* _INFORMATION SUPPLIED_
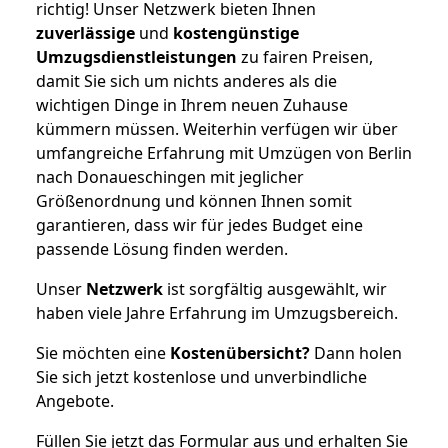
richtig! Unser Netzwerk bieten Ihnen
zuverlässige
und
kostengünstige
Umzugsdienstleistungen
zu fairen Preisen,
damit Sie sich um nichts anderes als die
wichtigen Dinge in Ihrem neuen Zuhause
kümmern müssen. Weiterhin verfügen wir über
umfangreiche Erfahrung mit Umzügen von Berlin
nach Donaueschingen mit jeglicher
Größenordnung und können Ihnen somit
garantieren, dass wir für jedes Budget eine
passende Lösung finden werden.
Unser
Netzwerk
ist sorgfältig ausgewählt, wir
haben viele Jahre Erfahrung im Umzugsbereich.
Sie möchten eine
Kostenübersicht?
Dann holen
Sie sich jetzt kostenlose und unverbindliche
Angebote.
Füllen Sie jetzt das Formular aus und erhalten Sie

* _DIRECTIONS_
Lines from the one containing "haben viele Jahre Erfahrung im Umzugsbereich." through the final line of the entries are the only ones to print, and each must match exactly.

* _YOUR SOLUTION_
haben viele Jahre Erfahrung im Umzugsbereich.
Sie möchten eine
Kostenübersicht?
Dann holen
Sie sich jetzt kostenlose und unverbindliche
Angebote.
Füllen Sie jetzt das Formular aus und erhalten Sie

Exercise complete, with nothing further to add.